After missing a December deadline, negotiations have resumed among the main players -- the city of Minneapolis, the Timberwolves and AEG, the global sports management firm that operates the city-owned arena. The impasse has involved both the scope of the project and the public/private financial split, although, in separate interviews this week, Mayor R.T. Rybak and Timberwolves CEO Rob Moor each expressed optimism that the sides are close to a resolution. Each declined to discuss details until a full agreement is reached. We hope their optimism is well-founded. Going back to square one shouldn't be an option.

The renovation's price tag was initially estimated at $150 million, with the city expected to cover two-thirds of the cost by redirecting some of its entertainment tax proceeds. Later, the estimate dropped to $130 million, then to $100 million. This week Rybak again mentioned the $130 million figure as the scope of the project appears to be shifting toward including a long-term reserve fund to keep the 22-year-old building from again falling into disrepair. That's a wise move.

As for the split, neither the city nor the Wolves wanted to talk about exact numbers, although it's clear that the city would like the private partners to commit to a larger share than the original one-third.

"We'll take the time that this needs," said Rybak, adding that the deal's complexity is heightened with three parties involved and a bundle of improvements that must be made in phases while the arena remains open.

Of the NBA's 29 arenas, only five are older than Target Center, which opened in 1990. Three of those older buildings -- in New York, Detroit and Oakland -- have undergone major renovations.
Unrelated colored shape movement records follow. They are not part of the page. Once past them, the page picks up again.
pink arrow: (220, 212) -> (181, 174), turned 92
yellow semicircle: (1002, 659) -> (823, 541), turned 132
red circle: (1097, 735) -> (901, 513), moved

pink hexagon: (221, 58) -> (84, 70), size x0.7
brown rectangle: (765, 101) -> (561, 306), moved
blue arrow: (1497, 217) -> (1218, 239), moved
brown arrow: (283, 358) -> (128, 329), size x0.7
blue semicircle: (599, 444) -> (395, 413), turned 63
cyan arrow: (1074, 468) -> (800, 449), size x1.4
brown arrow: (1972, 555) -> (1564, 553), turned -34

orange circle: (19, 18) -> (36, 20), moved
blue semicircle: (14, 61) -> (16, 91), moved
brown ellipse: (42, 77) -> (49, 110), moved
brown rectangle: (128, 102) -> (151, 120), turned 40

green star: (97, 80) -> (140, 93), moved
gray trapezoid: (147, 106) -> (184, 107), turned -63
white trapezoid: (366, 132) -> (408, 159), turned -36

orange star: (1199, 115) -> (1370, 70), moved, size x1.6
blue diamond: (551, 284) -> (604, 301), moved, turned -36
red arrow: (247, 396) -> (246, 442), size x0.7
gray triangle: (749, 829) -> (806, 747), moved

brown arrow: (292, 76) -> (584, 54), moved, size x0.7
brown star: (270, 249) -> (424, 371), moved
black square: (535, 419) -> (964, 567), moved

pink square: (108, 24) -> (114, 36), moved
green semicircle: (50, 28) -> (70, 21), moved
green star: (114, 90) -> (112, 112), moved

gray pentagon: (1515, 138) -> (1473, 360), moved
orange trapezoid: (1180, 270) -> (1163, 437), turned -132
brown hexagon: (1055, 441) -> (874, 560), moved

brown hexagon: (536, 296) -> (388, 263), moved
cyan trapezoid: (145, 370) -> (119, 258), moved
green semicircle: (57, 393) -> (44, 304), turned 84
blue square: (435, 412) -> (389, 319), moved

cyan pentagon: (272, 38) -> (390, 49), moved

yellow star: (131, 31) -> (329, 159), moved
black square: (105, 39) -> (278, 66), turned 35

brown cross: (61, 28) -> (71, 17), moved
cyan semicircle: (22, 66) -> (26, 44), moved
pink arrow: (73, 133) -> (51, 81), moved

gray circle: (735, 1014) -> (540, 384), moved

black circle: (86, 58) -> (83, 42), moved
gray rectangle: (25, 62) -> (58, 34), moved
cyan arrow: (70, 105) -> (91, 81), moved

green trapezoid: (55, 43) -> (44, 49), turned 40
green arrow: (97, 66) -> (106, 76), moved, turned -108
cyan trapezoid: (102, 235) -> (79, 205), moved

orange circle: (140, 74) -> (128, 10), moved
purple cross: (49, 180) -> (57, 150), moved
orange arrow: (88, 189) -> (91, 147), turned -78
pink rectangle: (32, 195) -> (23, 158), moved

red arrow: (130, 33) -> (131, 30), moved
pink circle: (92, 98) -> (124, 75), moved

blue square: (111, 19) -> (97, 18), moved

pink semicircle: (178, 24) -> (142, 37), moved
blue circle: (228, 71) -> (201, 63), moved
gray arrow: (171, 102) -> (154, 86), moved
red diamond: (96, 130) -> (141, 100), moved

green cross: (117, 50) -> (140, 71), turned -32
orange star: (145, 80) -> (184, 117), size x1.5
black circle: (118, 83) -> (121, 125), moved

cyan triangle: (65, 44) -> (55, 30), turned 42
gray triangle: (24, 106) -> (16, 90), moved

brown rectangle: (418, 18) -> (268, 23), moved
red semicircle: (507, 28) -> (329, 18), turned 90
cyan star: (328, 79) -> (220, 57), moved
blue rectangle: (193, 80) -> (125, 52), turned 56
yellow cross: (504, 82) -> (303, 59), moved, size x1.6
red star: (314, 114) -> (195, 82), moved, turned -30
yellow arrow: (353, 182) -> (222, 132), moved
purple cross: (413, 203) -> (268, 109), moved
The other two seem destined for the wrecking ball, with Milwaukee leaning toward replacing the Bradley Center and the Sacramento Kings likely headed for a new home in Seattle.

The Minneapolis-St. Paul market is extremely fortunate to have an NBA owner, Glen Taylor, who is committed to keeping the Wolves and Lynx in place with a sensible renovation and a lease extension rather than demanding a new building -- whether here or in another market -- as a way of boosting his franchise value.

Three kinds of renovations are badly needed at Target Center. First, the loading dock, elevator capacity and back-of-the-house space must be expanded to keep the building competitive for touring concerts and other major shows. Second, fan amenities (premium seating, restaurants, clubs, concessions) must be added to meet team and NBA standards. Third, the building's forbidding, fortress appearance must be made more inviting to fit with the city's emerging entertainment district.

"The contrast with Target Field is huge," said Moor, who sees Target Center as part of the same entertainment complex. "The Twins have one of the best fan experiences in sports," he said, "and it's time for us to refresh this building. It has good bones and a great location."

Possibilities include a large glass feature on First Avenue, a new skyway to the A Ramp parking deck, an extension of Target Plaza that wraps around part of the building and connects to the new Interchange transit hub, and transparent concourses and stairways that open up the building's segmented interior.

To make most of that happen shouldn't be so difficult. A $130 million renovation is a bargain, given the latest price tags on new NBA arenas -- $512 million in Orlando, $1 billion in Brooklyn and a projected $490 million in Seattle. Our message to the city, the team and the management company: Let's more forward.